Task to carry out:
Whenever an image turns up, omit it and return the remaining data exactly.

Records for the task:
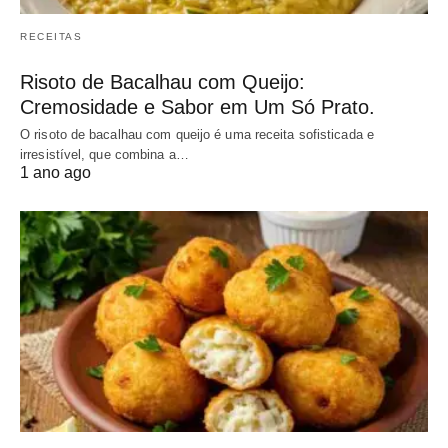
RECEITAS
Risoto de Bacalhau com Queijo:
Cremosidade e Sabor em Um Só Prato.
O risoto de bacalhau com queijo é uma receita sofisticada e
irresistível, que combina a…
1 ano ago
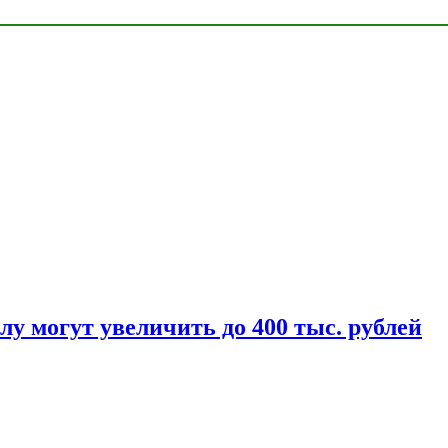
у могут увеличить до 400 тыс. рублей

Solution to this task:
RECEITAS
Risoto de Bacalhau com Queijo:
Cremosidade e Sabor em Um Só Prato.
O risoto de bacalhau com queijo é uma receita sofisticada e
irresistível, que combina a…
1 ano ago
у могут увеличить до 400 тыс. рублей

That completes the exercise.